Eagles Co-Founder Sues Over Handwritten ‘Hotel California’ Lyrics

Former Eagles singer Don Henley filed a civil complaint on June 28 in a Manhattan federal court seeking the return of his handwritten song lyrics and notes from the hit album “Hotel California.”

Manhattan prosecutors in March dropped criminal charges against three collectibles experts accused of plotting to sell the handwritten documents after the trial was already underway. Henley, who has insisted that the notes and lyrics were stolen, vowed to bring a civil lawsuit against the men – rare books dealer Glenn Horowitz, rock memorabilia deal Edward Kosinski, and former Rock & Roll Hall of Fame curator Craig Inciardi.

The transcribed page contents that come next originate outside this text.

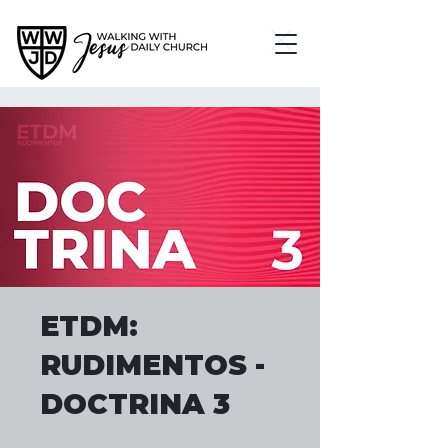
ETDM:
RUDIMENTOS -
DOCTRINA 3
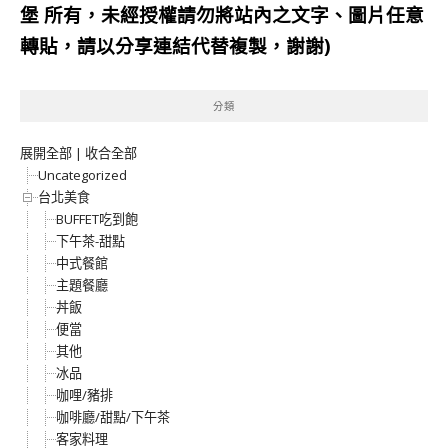
堡
所有，未經授權請勿將站內之文字、圖片任意
轉貼，請以分享連結代替複製，謝謝)
分類
展開全部
|
收合全部
Uncategorized
台北美食
BUFFET吃到飽
下午茶-甜點
中式餐館
主題餐廳
丼飯
便當
其他
冰品
咖哩/豬排
咖啡廳/甜點/下午茶
客家料理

In a June 28 statement, Henley’s attorney Daniel Petrocelli said the 100 pages of handwritten sheets belong to Henley and his family and that the singer never authorized anyone to “peddle them for profit.”

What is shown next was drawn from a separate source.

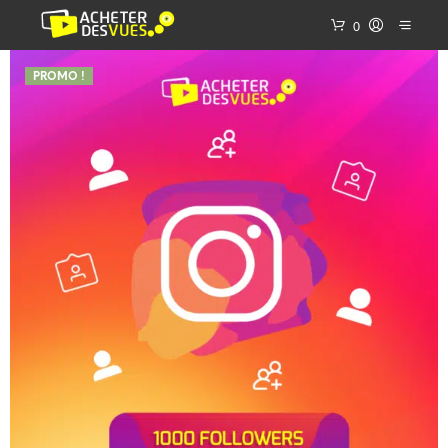
0
PROMO !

The 1977 Eagles album is the third-bestselling album in the United States.

The documents remain in the custody of the Manhattan District Attorney’s Office, which initially brought the criminal case against Horowitz, Kosinski, and Inciardi.

Attorneys for Inciardi and Kosinski dismissed the civil complaint as “baseless,” arguing that the criminal case against their clients was dropped after prosecutors determined that Henley had withheld crucial information.

Shawn Crowley, who represented Edward Kosinski, said in a statement that the Eagles co-founder was “desperate to rewrite history.” He said his client looked forward to holding Henley accountable for his “misuse of the justice system” and “repeated lies.”

During the aborted trial, the defendants argued that Henley had given the handwritten documents to an author who was working on a never-published book about the Eagles decades ago. The author then sold the notes to Glenn Horowitz who sold them to Kosinski and Inciardi. They then began placing some of the pages up for auction in 2012.

The case was dropped after prosecutors admitted that the defense had been blindsided by the introduction of 6,000 pages of communications between Henley, his associates, and his attorneys. The judge in the case said the prosecution had been “manipulated” by witnesses who used attorney-client privilege “to obfuscate and hide” damaging information.